Our deputation to Lambeth Council; this is what we said:

After handing in a petition with over 13,000 signatures - and still counting - on Wed 18th November 2015 7pm at Elmwood School, Tulse Hill, London:
“We’re here again bringing our deputation to you, because no one is coming to us. Since 2013 senior members and officers have met and received presentations from people promoting the Garden Bridge, but not once in nearly 3 years has anyone from Lambeth come and listened or explained why the executive of this council has surreptitiously supported this vanity project, or held themselves accountable for that decision. There has been an abdication of responsibility.

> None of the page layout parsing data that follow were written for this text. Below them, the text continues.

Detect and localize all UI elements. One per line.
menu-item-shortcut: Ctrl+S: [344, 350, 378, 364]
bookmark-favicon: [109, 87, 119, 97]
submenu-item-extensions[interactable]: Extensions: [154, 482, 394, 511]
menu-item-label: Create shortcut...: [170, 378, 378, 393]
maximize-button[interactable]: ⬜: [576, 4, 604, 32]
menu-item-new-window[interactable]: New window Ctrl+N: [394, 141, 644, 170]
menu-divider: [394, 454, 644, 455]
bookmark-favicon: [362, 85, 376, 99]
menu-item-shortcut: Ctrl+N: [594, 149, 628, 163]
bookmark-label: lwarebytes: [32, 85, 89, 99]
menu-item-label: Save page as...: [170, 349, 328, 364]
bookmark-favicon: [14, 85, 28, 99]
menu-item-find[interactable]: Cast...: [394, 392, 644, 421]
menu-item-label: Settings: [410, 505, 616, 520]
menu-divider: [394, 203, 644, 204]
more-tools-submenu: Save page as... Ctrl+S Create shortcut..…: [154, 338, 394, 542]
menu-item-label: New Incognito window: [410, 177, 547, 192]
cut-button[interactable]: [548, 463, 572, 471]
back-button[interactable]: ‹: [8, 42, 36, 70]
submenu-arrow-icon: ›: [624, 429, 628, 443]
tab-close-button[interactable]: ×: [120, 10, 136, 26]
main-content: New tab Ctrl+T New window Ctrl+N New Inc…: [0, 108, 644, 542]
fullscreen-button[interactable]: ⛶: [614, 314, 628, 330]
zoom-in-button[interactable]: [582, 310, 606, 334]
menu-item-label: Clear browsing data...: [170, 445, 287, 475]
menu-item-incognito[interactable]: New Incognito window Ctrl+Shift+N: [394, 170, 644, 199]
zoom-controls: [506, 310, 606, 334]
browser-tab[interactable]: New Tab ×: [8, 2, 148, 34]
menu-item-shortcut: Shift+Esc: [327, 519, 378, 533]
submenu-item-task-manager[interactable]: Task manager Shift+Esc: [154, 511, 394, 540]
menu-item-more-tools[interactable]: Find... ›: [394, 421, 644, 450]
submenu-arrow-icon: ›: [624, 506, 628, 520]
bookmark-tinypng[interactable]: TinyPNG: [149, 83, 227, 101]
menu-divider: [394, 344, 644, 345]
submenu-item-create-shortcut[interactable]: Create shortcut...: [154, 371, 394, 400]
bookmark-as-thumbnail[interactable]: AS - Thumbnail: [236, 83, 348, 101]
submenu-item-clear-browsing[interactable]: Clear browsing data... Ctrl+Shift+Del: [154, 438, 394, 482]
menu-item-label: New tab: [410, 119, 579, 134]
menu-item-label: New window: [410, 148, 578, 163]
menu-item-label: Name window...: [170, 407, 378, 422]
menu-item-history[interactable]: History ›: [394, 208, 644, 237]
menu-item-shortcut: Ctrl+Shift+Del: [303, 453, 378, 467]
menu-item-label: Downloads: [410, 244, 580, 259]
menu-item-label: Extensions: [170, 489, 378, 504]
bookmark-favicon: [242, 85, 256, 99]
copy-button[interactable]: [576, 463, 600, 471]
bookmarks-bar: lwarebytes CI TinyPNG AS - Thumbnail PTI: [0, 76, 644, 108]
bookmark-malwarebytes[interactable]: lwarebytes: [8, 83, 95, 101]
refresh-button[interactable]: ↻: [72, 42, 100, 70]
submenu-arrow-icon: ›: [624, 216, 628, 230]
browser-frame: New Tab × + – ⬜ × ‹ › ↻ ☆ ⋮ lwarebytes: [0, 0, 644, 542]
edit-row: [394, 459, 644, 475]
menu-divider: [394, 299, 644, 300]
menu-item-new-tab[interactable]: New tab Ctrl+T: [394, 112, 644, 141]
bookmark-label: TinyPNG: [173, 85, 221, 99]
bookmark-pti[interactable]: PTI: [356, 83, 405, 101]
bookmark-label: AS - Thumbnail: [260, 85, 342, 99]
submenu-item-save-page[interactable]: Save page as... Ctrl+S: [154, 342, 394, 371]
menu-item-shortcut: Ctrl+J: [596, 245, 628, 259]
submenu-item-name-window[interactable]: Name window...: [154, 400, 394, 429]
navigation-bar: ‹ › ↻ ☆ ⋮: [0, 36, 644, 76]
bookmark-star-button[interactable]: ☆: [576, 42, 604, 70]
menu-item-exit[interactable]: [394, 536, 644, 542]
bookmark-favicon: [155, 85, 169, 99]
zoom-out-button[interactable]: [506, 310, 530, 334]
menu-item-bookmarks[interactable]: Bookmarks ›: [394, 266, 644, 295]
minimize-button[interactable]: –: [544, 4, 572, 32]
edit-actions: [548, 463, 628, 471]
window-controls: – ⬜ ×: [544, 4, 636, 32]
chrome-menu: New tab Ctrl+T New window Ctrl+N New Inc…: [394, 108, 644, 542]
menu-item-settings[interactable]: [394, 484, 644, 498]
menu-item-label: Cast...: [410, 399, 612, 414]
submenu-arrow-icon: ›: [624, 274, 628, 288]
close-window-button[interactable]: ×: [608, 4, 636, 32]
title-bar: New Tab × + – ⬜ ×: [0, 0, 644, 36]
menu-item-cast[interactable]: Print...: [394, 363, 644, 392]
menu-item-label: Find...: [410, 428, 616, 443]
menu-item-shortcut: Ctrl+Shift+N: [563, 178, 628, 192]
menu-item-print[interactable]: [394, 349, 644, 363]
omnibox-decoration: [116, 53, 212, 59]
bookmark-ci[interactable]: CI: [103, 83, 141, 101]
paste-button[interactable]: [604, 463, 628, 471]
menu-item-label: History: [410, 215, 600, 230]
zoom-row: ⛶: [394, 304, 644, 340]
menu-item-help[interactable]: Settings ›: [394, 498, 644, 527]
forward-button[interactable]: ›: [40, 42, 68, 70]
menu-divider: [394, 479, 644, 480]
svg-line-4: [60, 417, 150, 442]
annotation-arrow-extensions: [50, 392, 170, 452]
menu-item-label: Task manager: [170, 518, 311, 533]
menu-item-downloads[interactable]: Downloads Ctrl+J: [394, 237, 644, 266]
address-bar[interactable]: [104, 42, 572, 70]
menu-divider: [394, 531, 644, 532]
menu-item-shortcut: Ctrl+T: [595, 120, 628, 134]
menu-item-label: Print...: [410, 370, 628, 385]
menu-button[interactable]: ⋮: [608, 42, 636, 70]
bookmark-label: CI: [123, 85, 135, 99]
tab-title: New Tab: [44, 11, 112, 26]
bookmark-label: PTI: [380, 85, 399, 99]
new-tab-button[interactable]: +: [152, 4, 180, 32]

Last week some of us finally met with the Leader of the council. We got 35 minutes to just begin to try and deal with problems which this council will paying for, for many decades. There are two significant things Cllr Peck has said in recent weeks which we completely agree with: the bridge is in the wrong place and is not really a transport project at all; and that public money shouldn’t be going into this.

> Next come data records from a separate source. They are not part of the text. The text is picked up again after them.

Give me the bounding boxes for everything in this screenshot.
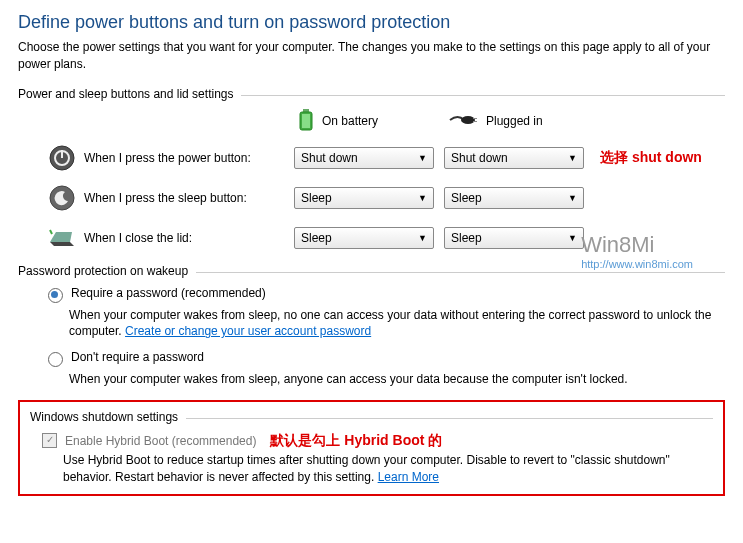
row-sleep-button: When I press the sleep button: Sleep▼ Sl…: [18, 184, 725, 212]
power-button-label: When I press the power button:: [84, 151, 294, 165]
page-subtitle: Choose the power settings that you want …: [18, 39, 725, 73]
no-password-label: Don't require a password: [71, 350, 204, 364]
sleep-battery-dropdown[interactable]: Sleep▼: [294, 187, 434, 209]
chevron-down-icon: ▼: [568, 193, 577, 203]
divider: [186, 418, 713, 419]
plugged-in-label: Plugged in: [486, 114, 543, 128]
svg-rect-8: [61, 150, 63, 158]
lid-label: When I close the lid:: [84, 231, 294, 245]
hybrid-boot-desc: Use Hybrid Boot to reduce startup times …: [30, 452, 713, 486]
power-battery-value: Shut down: [301, 151, 358, 165]
shutdown-settings-box: Windows shutdown settings ✓ Enable Hybri…: [18, 400, 725, 496]
annotation-hybrid: 默认是勾上 Hybrid Boot 的: [270, 432, 442, 450]
power-plugged-dropdown[interactable]: Shut down▼: [444, 147, 584, 169]
chevron-down-icon: ▼: [568, 233, 577, 243]
svg-rect-2: [302, 114, 310, 128]
lid-icon: [48, 224, 76, 252]
svg-rect-4: [473, 118, 477, 119]
battery-icon: [298, 109, 314, 134]
hybrid-boot-label: Enable Hybrid Boot (recommended): [65, 434, 256, 448]
require-password-desc: When your computer wakes from sleep, no …: [18, 307, 725, 341]
learn-more-link[interactable]: Learn More: [378, 470, 439, 484]
chevron-down-icon: ▼: [418, 153, 427, 163]
on-battery-label: On battery: [322, 114, 378, 128]
hybrid-boot-desc-text: Use Hybrid Boot to reduce startup times …: [63, 453, 670, 484]
change-password-link[interactable]: Create or change your user account passw…: [125, 324, 371, 338]
col-on-battery: On battery: [298, 109, 448, 134]
hybrid-boot-checkbox[interactable]: ✓: [42, 433, 57, 448]
require-password-label: Require a password (recommended): [71, 286, 266, 300]
power-button-icon: [48, 144, 76, 172]
annotation-shutdown: 选择 shut down: [600, 149, 702, 167]
divider: [241, 95, 725, 96]
sleep-plugged-dropdown[interactable]: Sleep▼: [444, 187, 584, 209]
require-password-radio[interactable]: [48, 288, 63, 303]
lid-battery-value: Sleep: [301, 231, 332, 245]
divider: [196, 272, 725, 273]
chevron-down-icon: ▼: [568, 153, 577, 163]
svg-point-3: [461, 116, 475, 124]
power-battery-dropdown[interactable]: Shut down▼: [294, 147, 434, 169]
password-header: Password protection on wakeup: [18, 264, 188, 278]
chevron-down-icon: ▼: [418, 193, 427, 203]
chevron-down-icon: ▼: [418, 233, 427, 243]
svg-rect-5: [473, 121, 477, 122]
page-title: Define power buttons and turn on passwor…: [18, 12, 725, 33]
power-plugged-value: Shut down: [451, 151, 508, 165]
lid-plugged-value: Sleep: [451, 231, 482, 245]
row-close-lid: When I close the lid: Sleep▼ Sleep▼: [18, 224, 725, 252]
plug-icon: [448, 112, 478, 131]
row-power-button: When I press the power button: Shut down…: [18, 144, 725, 172]
lid-battery-dropdown[interactable]: Sleep▼: [294, 227, 434, 249]
lid-plugged-dropdown[interactable]: Sleep▼: [444, 227, 584, 249]
sleep-plugged-value: Sleep: [451, 191, 482, 205]
sleep-battery-value: Sleep: [301, 191, 332, 205]
col-plugged-in: Plugged in: [448, 109, 598, 134]
shutdown-header: Windows shutdown settings: [30, 410, 178, 424]
sleep-button-label: When I press the sleep button:: [84, 191, 294, 205]
sleep-button-icon: [48, 184, 76, 212]
no-password-desc: When your computer wakes from sleep, any…: [18, 371, 725, 388]
no-password-radio[interactable]: [48, 352, 63, 367]
buttons-lid-header: Power and sleep buttons and lid settings: [18, 87, 233, 101]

Firstly this issue of “it isn’t in the right place” – the job of the Leader of the Council is to say just that, to tell the group of powerful and influential supporters of the bridge that Lambeth isn’t willing to support this proposal at this site. Nobody else can do that. Cllr Peck has shown in recent weeks how she can negotiate with the Mayor of London over this bridge, so why doesn’t she just say the obvious: “it isn’t in the right place so we won’t support this”?

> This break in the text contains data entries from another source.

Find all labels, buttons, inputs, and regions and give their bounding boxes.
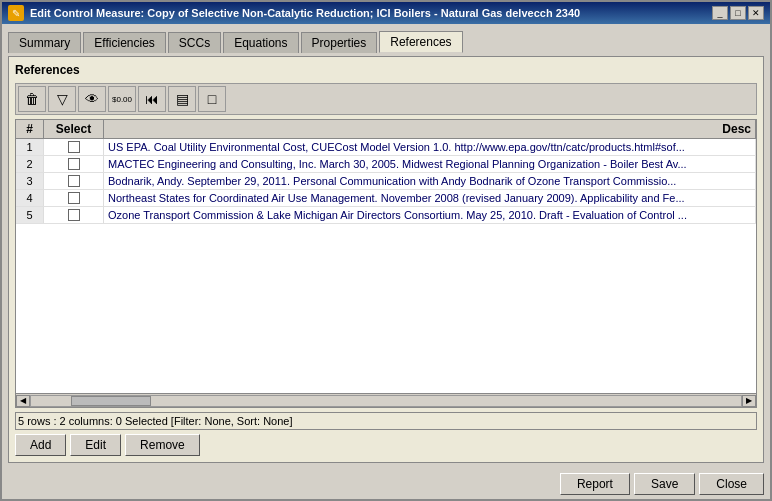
table-body: 1 US EPA. Coal Utility Environmental Cos… xyxy=(16,139,756,393)
checkbox-2[interactable] xyxy=(68,158,80,170)
grid-button[interactable]: ▤ xyxy=(168,86,196,112)
cell-select-2[interactable] xyxy=(44,156,104,172)
square-icon: □ xyxy=(208,91,216,107)
window-controls: _ □ ✕ xyxy=(712,6,764,20)
edit-button[interactable]: Edit xyxy=(70,434,121,456)
add-button[interactable]: Add xyxy=(15,434,66,456)
cell-select-5[interactable] xyxy=(44,207,104,223)
main-content: Summary Efficiencies SCCs Equations Prop… xyxy=(2,24,770,469)
col-header-desc: Desc xyxy=(104,120,756,138)
table-row[interactable]: 3 Bodnarik, Andy. September 29, 2011. Pe… xyxy=(16,173,756,190)
cell-select-4[interactable] xyxy=(44,190,104,206)
cell-desc-5: Ozone Transport Commission & Lake Michig… xyxy=(104,207,756,223)
close-footer-button[interactable]: Close xyxy=(699,473,764,495)
cell-desc-1: US EPA. Coal Utility Environmental Cost,… xyxy=(104,139,756,155)
rewind-icon: ⏮ xyxy=(145,91,159,107)
window-icon: ✎ xyxy=(8,5,24,21)
table-row[interactable]: 1 US EPA. Coal Utility Environmental Cos… xyxy=(16,139,756,156)
scroll-track[interactable] xyxy=(30,395,742,407)
cell-num-2: 2 xyxy=(16,156,44,172)
minimize-button[interactable]: _ xyxy=(712,6,728,20)
eye-icon: 👁 xyxy=(85,91,99,107)
horizontal-scrollbar[interactable]: ◀ ▶ xyxy=(16,393,756,407)
scroll-thumb[interactable] xyxy=(71,396,151,406)
scroll-right-button[interactable]: ▶ xyxy=(742,395,756,407)
status-bar: 5 rows : 2 columns: 0 Selected [Filter: … xyxy=(15,412,757,430)
action-buttons: Add Edit Remove xyxy=(15,434,757,456)
filter-button[interactable]: ▽ xyxy=(48,86,76,112)
table-row[interactable]: 4 Northeast States for Coordinated Air U… xyxy=(16,190,756,207)
checkbox-5[interactable] xyxy=(68,209,80,221)
dollar-icon: $0.00 xyxy=(112,95,132,104)
view-button[interactable]: 👁 xyxy=(78,86,106,112)
checkbox-4[interactable] xyxy=(68,192,80,204)
tab-bar: Summary Efficiencies SCCs Equations Prop… xyxy=(8,30,764,52)
maximize-button[interactable]: □ xyxy=(730,6,746,20)
table-row[interactable]: 2 MACTEC Engineering and Consulting, Inc… xyxy=(16,156,756,173)
cell-num-1: 1 xyxy=(16,139,44,155)
cell-num-5: 5 xyxy=(16,207,44,223)
cell-desc-4: Northeast States for Coordinated Air Use… xyxy=(104,190,756,206)
tab-summary[interactable]: Summary xyxy=(8,32,81,53)
references-panel: References 🗑 ▽ 👁 $0.00 ⏮ xyxy=(8,56,764,463)
remove-button[interactable]: Remove xyxy=(125,434,200,456)
save-button[interactable]: Save xyxy=(634,473,695,495)
cell-desc-2: MACTEC Engineering and Consulting, Inc. … xyxy=(104,156,756,172)
toolbar: 🗑 ▽ 👁 $0.00 ⏮ ▤ □ xyxy=(15,83,757,115)
cell-select-1[interactable] xyxy=(44,139,104,155)
cell-num-4: 4 xyxy=(16,190,44,206)
filter-icon: ▽ xyxy=(57,91,68,107)
close-button[interactable]: ✕ xyxy=(748,6,764,20)
grid-icon: ▤ xyxy=(176,91,189,107)
tab-references[interactable]: References xyxy=(379,31,462,53)
col-header-num: # xyxy=(16,120,44,138)
checkbox-3[interactable] xyxy=(68,175,80,187)
title-bar: ✎ Edit Control Measure: Copy of Selectiv… xyxy=(2,2,770,24)
col-header-select: Select xyxy=(44,120,104,138)
table-row[interactable]: 5 Ozone Transport Commission & Lake Mich… xyxy=(16,207,756,224)
cell-select-3[interactable] xyxy=(44,173,104,189)
tab-efficiencies[interactable]: Efficiencies xyxy=(83,32,165,53)
checkbox-1[interactable] xyxy=(68,141,80,153)
main-window: ✎ Edit Control Measure: Copy of Selectiv… xyxy=(0,0,772,501)
cell-desc-3: Bodnarik, Andy. September 29, 2011. Pers… xyxy=(104,173,756,189)
footer: Report Save Close xyxy=(2,469,770,499)
references-table: # Select Desc 1 US EPA. Coal Utility Env… xyxy=(15,119,757,408)
delete-button[interactable]: 🗑 xyxy=(18,86,46,112)
trash-icon: 🗑 xyxy=(25,91,39,107)
rewind-button[interactable]: ⏮ xyxy=(138,86,166,112)
table-header: # Select Desc xyxy=(16,120,756,139)
window-title: Edit Control Measure: Copy of Selective … xyxy=(30,7,580,19)
square-button[interactable]: □ xyxy=(198,86,226,112)
tab-sccs[interactable]: SCCs xyxy=(168,32,221,53)
tab-properties[interactable]: Properties xyxy=(301,32,378,53)
scroll-left-button[interactable]: ◀ xyxy=(16,395,30,407)
tab-equations[interactable]: Equations xyxy=(223,32,298,53)
dollar-button[interactable]: $0.00 xyxy=(108,86,136,112)
panel-title: References xyxy=(15,63,757,77)
report-button[interactable]: Report xyxy=(560,473,630,495)
cell-num-3: 3 xyxy=(16,173,44,189)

By failing to stand up to the Mayor and the bridge’s backers, Lambeth has effectively encouraged it to proceed. Lambeth has therefore itself contributed to this mess, and the spending of many millions of pounds of public money already. This has been another scandalous abdication of responsibility.
Cllr Peck said public money shouldn’t be spent on this, and in September she finally and courageously said no, and halted negotiations on the land disposal. That was just one card Lambeth held, but it was enough to stop the whole project. Except last week Cllr Peck changed her mind again and recommenced negotiations for the sale of the green, public open space on the riverside which is needed for the bridge to proceed. Cllr Peck boldly announced that she had saved the public purse £20m of the £60m, which would now not be a grant but a ‘loan’. This is complete deception in so many ways:
The ‘loan’ is to an organisation with no assets or income stream to use as collateral, for 50 years. At 2%, the GBT would have to pay back £400K per year. They already expect £3.5m annual running costs, which they hope to meet by selling t-shirts and holding galas. This is not credible and Boris has stepped in and landed the state – TfL – with this bill, which will cost over many millions in the next few decades.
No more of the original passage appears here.